Os moradores de regiões próximas aos bailes já reclamavam por conta do barulho, que vai até o amanhecer. Mas hoje as queixas se intensificaram pelo descaso em meio à situação pandêmica.
Segundo levantamento da agência Fiquem Sabendo, com dados obtidos por meio de Lei de Acesso à Informação, as denúncias de pancadões saltaram 82,5% entre março e julho de 2020 em relação ao mesmo período do ano anterior.
Ainda assim, Gustavo diz que as festas “acontecem de sexta, sábado e domingo. Sem medida de segurança nenhuma.”
Festas de Réveillon clandestinas
Em 2020, as badaladas festas de virada do ano que acontecem nas areias das praias do Nordeste atraíram milhares de pessoas, como se não houvesse pandemia. Em Trancoso, na Bahia, o Réveillon foi marcado por filas: de leitos nas UTIs e de jatinhos nos aeroportos.
Praias como Pipa, no Rio Grande do Norte, e Carneiros, em Pernambuco, conseguiram alvarás para a realização de eventos privados.
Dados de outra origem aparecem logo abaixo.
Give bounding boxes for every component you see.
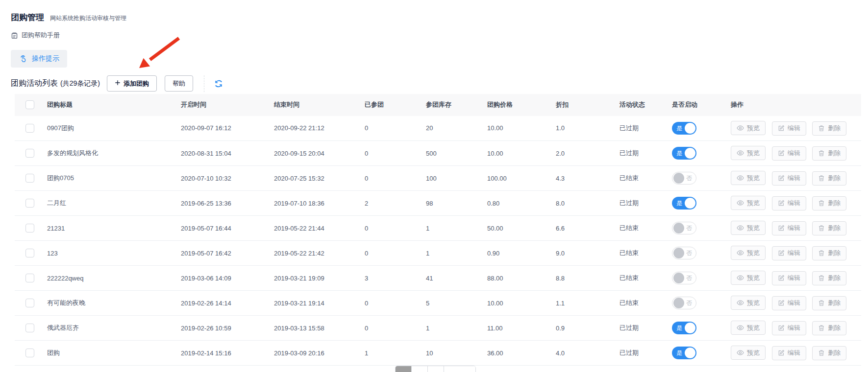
edit-pencil-icon (778, 175, 785, 182)
cell-stock: 100 (424, 166, 485, 191)
cell-discount: 4.0 (554, 341, 618, 366)
preview-button[interactable]: 预览 (731, 346, 766, 360)
cell-status: 已结束 (618, 216, 670, 241)
row-checkbox[interactable] (25, 299, 34, 307)
delete-button[interactable]: 删除 (812, 296, 846, 310)
cell-stock: 1 (424, 241, 485, 266)
header-stock: 参团库存 (424, 94, 485, 116)
cell-start-time: 2019-05-07 16:44 (179, 216, 272, 241)
cell-discount: 1.1 (554, 291, 618, 316)
delete-button[interactable]: 删除 (812, 321, 846, 335)
cell-joined: 0 (363, 141, 424, 166)
row-checkbox[interactable] (25, 274, 34, 282)
add-groupbuy-button[interactable]: 添加团购 (107, 75, 157, 92)
edit-pencil-icon (778, 325, 785, 331)
edit-button[interactable]: 编辑 (772, 221, 806, 235)
enable-toggle[interactable]: 否 (672, 247, 696, 259)
toggle-knob (685, 348, 695, 358)
cell-end-time: 2019-07-10 18:36 (272, 191, 363, 216)
preview-button[interactable]: 预览 (731, 171, 766, 185)
preview-button[interactable]: 预览 (731, 246, 766, 260)
preview-button[interactable]: 预览 (731, 271, 766, 285)
cell-price: 88.00 (485, 266, 554, 291)
edit-button[interactable]: 编辑 (772, 321, 806, 335)
delete-button[interactable]: 删除 (812, 171, 846, 186)
cell-stock: 500 (424, 141, 485, 166)
enable-toggle[interactable]: 是 (672, 322, 696, 334)
preview-button[interactable]: 预览 (731, 221, 766, 235)
pagination-page-size-select[interactable] (444, 366, 475, 372)
delete-button[interactable]: 删除 (812, 146, 846, 161)
cell-discount: 6.6 (554, 216, 618, 241)
table-row: 0907团购 2020-09-07 16:12 2020-09-22 21:12… (15, 116, 861, 141)
page-header: 团购管理 网站系统抢购活动审核与管理 (11, 12, 868, 23)
cell-title: 团购 (45, 341, 179, 366)
eye-icon (737, 149, 744, 157)
cell-title: 多发的规划风格化 (45, 141, 179, 166)
edit-button[interactable]: 编辑 (772, 121, 806, 136)
manual-link[interactable]: 团购帮助手册 (11, 31, 60, 40)
table-header-row: 团购标题 开启时间 结束时间 已参团 参团库存 团购价格 折扣 活动状态 是否启… (15, 94, 861, 116)
preview-button[interactable]: 预览 (731, 321, 766, 335)
cell-joined: 3 (363, 266, 424, 291)
cell-price: 11.00 (485, 316, 554, 341)
edit-button[interactable]: 编辑 (772, 196, 806, 210)
enable-toggle[interactable]: 否 (672, 172, 696, 185)
pagination-page-1[interactable] (396, 366, 412, 372)
cell-discount: 8.8 (554, 266, 618, 291)
eye-icon (737, 249, 744, 256)
cell-discount: 8.0 (554, 191, 618, 216)
cell-stock: 1 (424, 216, 485, 241)
tips-button-label: 操作提示 (32, 54, 59, 63)
pagination-page-3[interactable] (428, 366, 444, 372)
cell-start-time: 2019-05-07 16:42 (179, 241, 272, 266)
enable-toggle[interactable]: 是 (672, 122, 696, 135)
cell-discount: 4.3 (554, 166, 618, 191)
edit-button[interactable]: 编辑 (772, 296, 806, 310)
table-row: 团购 2019-02-14 15:16 2019-03-09 20:16 1 1… (15, 341, 861, 366)
pagination-page-2[interactable] (412, 366, 428, 372)
edit-button[interactable]: 编辑 (772, 346, 806, 360)
table-row: 俄武器厄齐 2019-02-26 10:59 2019-03-13 15:58 … (15, 316, 861, 341)
edit-button[interactable]: 编辑 (772, 171, 806, 186)
enable-toggle[interactable]: 是 (672, 197, 696, 209)
row-checkbox[interactable] (25, 224, 34, 232)
select-all-checkbox[interactable] (25, 100, 34, 109)
row-checkbox[interactable] (25, 199, 34, 208)
trash-icon (818, 300, 825, 306)
cell-stock: 20 (424, 116, 485, 141)
help-button[interactable]: 帮助 (165, 75, 193, 92)
enable-toggle[interactable]: 否 (672, 297, 696, 309)
row-checkbox[interactable] (25, 249, 34, 257)
preview-button[interactable]: 预览 (731, 121, 766, 135)
delete-button[interactable]: 删除 (812, 246, 846, 260)
delete-button[interactable]: 删除 (812, 221, 846, 235)
refresh-icon[interactable] (214, 79, 223, 88)
enable-toggle[interactable]: 否 (672, 222, 696, 234)
header-status: 活动状态 (618, 94, 670, 116)
enable-toggle[interactable]: 否 (672, 272, 696, 284)
delete-button[interactable]: 删除 (812, 121, 846, 136)
edit-pencil-icon (778, 125, 785, 132)
delete-button[interactable]: 删除 (812, 271, 846, 285)
cell-start-time: 2019-02-14 15:16 (179, 341, 272, 366)
edit-button[interactable]: 编辑 (772, 146, 806, 161)
edit-pencil-icon (778, 300, 785, 306)
eye-icon (737, 224, 744, 232)
row-checkbox[interactable] (25, 174, 34, 183)
enable-toggle[interactable]: 是 (672, 347, 696, 359)
row-checkbox[interactable] (25, 149, 34, 158)
delete-button[interactable]: 删除 (812, 196, 846, 210)
row-checkbox[interactable] (25, 324, 34, 332)
row-checkbox[interactable] (25, 124, 34, 133)
preview-button[interactable]: 预览 (731, 146, 766, 160)
enable-toggle[interactable]: 是 (672, 147, 696, 160)
preview-button[interactable]: 预览 (731, 196, 766, 210)
tips-button[interactable]: 操作提示 (11, 50, 67, 68)
delete-button[interactable]: 删除 (812, 346, 846, 360)
cell-end-time: 2020-07-25 15:32 (272, 166, 363, 191)
preview-button[interactable]: 预览 (731, 296, 766, 310)
row-checkbox[interactable] (25, 349, 34, 357)
edit-button[interactable]: 编辑 (772, 271, 806, 285)
edit-button[interactable]: 编辑 (772, 246, 806, 260)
No litoral paulistano, no entanto, algumas comemorações foram canceladas no próprio dia da festa.
“No meio do ano, começaram a divulgar uma festa de ano novo que aconteceria no Litoral Norte. O ingresso era dois mil reais. Como todos os meus amigos iriam, resolvi comprar também”, lembra a estudante de publicidade Melissa*, 18 anos.
Segundo ela, “na época, a quarentena estava mais flexível, e acreditávamos que até o fim do ano já seria permitido”. Mas assume: “A verdade é que não estávamos nem aí. Se não fosse legalizada, iríamos mesmo que proibida”.
Pelo menos era o que eles achavam. “Começou um boato de que os moradores do município haviam descoberto e feito de tudo para o evento não acontecer. 30 minutos antes da festa começar, veio a confirmação: cancelaram a festa. E ninguém recebeu reembolso.”
Melissa conta que todos que estavam na viagem pegaram covid-19, inclusive ela. “Eu passei para o meu pai, que chegou a ficar internado. Só aí a ficha caiu, senti uma culpa absurda. Você só para quando atinge sua família.